OC lawmakers ask DOJ to investigate police knowledge of alleged shooter
Colorado lawmakers have asked the Department of Justice (DOJ) inspector general to investigate local law enforcement’s knowledge of a man accused of killing five people and injuring others others in a shooting in Denver last month.
Representatives. Ed PerlmutterEdwin (Ed) George PerlmutterThe Hill’s 12:30 Report: 2021 ends with 40-year high inflation On the trail: Pensions offer window into House Democratic mood The Hill’s Morning Report – Biden will play the right to voting in Atlanta MORE (D), Jason RavenJason CrowDemocrats look back on Jan. 6 with emotion Jan. 6 brings Democrats and Cheneys together — with GOP mostly absent (D), Diana DeGetteDiana Louise DeGetteCO Lawmakers Ask DOJ to Investigate Police Knowledge of Alleged Shooter Hillicon Valley – Biden Misinformation Warning Lawmakers Call on Tech Companies to Take Suicide Site Threat Seriously and Limit Its visibility MORE (D) and Joe NeguseJoseph (Joe) NeguseBiden Addresses Coloradans After Wildfires: ‘Incredible Courage & Determination’ Overnight Energy & Environment – Virginia Braces to Battle Official Trump-Era Balance/Sustainability – Mars could start to “terraform” MORE (D) said in a letter sent to DOJ Inspector General Michael Horowitz on Thursday that they “have serious concerns about the information sharing and response from law enforcement officials and whether it has been adequate, timely and thorough.”
“We are asking your office to conduct an investigation into whether law enforcement was aware of the seriousness of the shooter’s threats, the actions taken in response to those threats, including closing investigations, and whether the sharing of information between agencies was adequate,” they said. wrote.
Authorities say Lyndon James McLeod, 47, killed five people and injured more in a shooting in Denver last month.
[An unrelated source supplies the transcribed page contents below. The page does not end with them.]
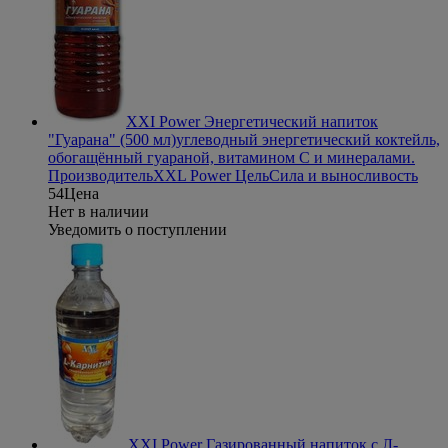
XXI Power Энергетический напиток
"Гуарана" (500 мл)
углеводный энергетический коктейль,
обогащённый гуараной, витамином С и минералами.
Производитель
XXL Power
Цель
Сила и выносливость
54
Цена
Нет в наличии
Уведомить о поступлении
XXI Power Газированный напиток с Л-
According to law enforcement, McLeod knew several of the victims. He died after exchanging gunfire with police.
Denver police had received warnings before the incident from Andre Thiele, a German who participated in book chat groups with McLeod online, the Denver Post reported earlier this month.
Thiele, in an interview with the Post, said he also informed the FBI both online and by mail of McLeod’s behavior.
Police Chief Paul Pazen revealed at a press conference last month that McLeod was on the “radar” of law enforcement due to investigations in 2020 and 2021. No charges were ultimately filed in either case.
Thiele told the Denver Post that he had “several concerns” about McLeod because of online comments and books McLeod had shared with the band.
Thiele shared the complaint he filed with the Denver Police Department with the Denver Post, which read as follows: “there is a remote but undeniable possibility that the accused could commit a terrorist act. I cannot in good conscience say that he will act with certainty, but I can say that if he were to act, the result would be devastating. He wouldn’t stop at anything then.